An instructive, two-dimensional example is population density, which is derived from discrete locations, such as people’s home addresses or animals encountered at specific places in the wild. A technical use case is the determination of a spatially-resolved particle flux as measured by a detector array that is sensitive to rare, individual impacts.

Kernel density estimation basically works like this: Bin the discrete
observations in a histogram. This is straightforward and takes little
computation time. Then smooth the data over the bins/grid with an
image filter that adds *adequate* blur. The shape of the filter
function is referred to as the “kernel” and its spatial extent as the
“bandwidth”. The trick is to find the optimal filter size, one that
does not smear out the data too much, but also averages over the
artifacts that are due to the discrete nature of the input.

This library provides the adaptive kernel density estimator based on linear diffusion processes for one-dimensional and two-dimensional input data as outlined in the 2010 paper by Botev et al. The reference implementation for 1d and 2d, in Matlab, was provided by the paper’s first author, Zdravko Botev. This is a re-implementation in Python, with added test coverage.

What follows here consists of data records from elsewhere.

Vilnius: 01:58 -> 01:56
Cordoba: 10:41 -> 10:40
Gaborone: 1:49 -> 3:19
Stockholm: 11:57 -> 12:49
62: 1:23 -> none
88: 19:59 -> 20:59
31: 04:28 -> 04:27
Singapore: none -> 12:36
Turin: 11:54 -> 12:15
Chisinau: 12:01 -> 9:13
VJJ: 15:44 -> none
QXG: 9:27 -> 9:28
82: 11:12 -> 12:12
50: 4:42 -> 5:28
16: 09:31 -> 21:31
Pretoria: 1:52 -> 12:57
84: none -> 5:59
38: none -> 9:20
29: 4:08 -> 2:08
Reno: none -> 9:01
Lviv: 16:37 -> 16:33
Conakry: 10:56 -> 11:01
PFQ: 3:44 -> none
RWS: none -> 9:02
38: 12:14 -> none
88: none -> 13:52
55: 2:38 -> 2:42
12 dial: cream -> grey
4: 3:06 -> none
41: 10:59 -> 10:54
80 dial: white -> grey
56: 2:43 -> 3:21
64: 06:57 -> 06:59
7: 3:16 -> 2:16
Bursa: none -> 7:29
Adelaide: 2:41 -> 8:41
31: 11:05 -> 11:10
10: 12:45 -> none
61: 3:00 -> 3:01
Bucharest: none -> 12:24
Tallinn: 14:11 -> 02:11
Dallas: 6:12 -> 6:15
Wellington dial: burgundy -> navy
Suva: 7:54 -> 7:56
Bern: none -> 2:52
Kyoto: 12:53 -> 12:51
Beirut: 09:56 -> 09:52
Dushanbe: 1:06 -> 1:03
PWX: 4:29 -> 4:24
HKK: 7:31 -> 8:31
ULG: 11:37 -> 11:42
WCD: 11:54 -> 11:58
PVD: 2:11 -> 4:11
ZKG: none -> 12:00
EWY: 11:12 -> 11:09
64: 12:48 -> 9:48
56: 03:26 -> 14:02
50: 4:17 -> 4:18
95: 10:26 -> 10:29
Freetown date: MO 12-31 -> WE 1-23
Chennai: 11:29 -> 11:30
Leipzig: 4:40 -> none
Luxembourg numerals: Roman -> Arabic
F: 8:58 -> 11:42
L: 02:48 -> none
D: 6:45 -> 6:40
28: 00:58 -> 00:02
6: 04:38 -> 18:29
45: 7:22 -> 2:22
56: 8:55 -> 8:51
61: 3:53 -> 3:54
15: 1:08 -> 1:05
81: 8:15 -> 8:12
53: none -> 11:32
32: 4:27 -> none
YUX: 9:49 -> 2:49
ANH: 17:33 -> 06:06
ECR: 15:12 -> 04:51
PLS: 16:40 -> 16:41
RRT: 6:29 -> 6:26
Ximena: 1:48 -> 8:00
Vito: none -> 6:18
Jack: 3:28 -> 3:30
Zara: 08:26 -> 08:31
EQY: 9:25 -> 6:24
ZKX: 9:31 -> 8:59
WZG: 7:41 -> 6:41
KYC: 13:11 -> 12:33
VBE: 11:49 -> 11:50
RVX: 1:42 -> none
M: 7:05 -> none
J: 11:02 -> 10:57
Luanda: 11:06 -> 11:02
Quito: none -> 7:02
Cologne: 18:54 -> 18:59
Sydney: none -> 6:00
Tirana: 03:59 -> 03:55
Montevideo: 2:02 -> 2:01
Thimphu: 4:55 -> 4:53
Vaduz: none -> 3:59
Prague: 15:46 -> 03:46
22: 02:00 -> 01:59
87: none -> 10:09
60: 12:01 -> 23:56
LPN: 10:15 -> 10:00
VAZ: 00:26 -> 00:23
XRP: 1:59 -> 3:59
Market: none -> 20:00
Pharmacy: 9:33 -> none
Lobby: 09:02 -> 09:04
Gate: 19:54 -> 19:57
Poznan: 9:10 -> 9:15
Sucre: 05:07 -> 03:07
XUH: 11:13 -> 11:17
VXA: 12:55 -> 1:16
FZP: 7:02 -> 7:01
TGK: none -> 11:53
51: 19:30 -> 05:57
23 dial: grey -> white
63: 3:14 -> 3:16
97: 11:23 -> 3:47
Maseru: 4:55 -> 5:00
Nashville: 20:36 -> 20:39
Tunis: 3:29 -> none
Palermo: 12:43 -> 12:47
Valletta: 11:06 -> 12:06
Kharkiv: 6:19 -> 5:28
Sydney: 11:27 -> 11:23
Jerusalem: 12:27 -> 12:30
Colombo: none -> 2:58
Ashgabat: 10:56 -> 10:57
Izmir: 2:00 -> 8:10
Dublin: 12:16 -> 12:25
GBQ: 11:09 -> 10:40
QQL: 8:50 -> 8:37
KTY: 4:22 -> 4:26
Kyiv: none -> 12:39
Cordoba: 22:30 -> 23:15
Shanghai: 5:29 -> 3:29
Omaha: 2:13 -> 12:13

The diffusion-inspired method is particularly fast. Orders of
magnitude faster, for instance, than SciPy’s Gaussian kernel
estimator. Or those provided by Scikit-Learn. And most of
KDEpy’s — except for `FFTKDE`

, which uses a very similar
algorithm, but has no automatic bandwidth selection in dimensions
higher than one.

Automatic bandwidth selection is however key. Otherwise one may as well just apply a Gaussian filter and manually tune its size, i.e. the bandwidth, until the results look pleasing to the human eye. The bandwidth selection is what makes kernel density estimation a non-parametric method, so that we avoid making — possibly misguided — assumptions about the nature of the data.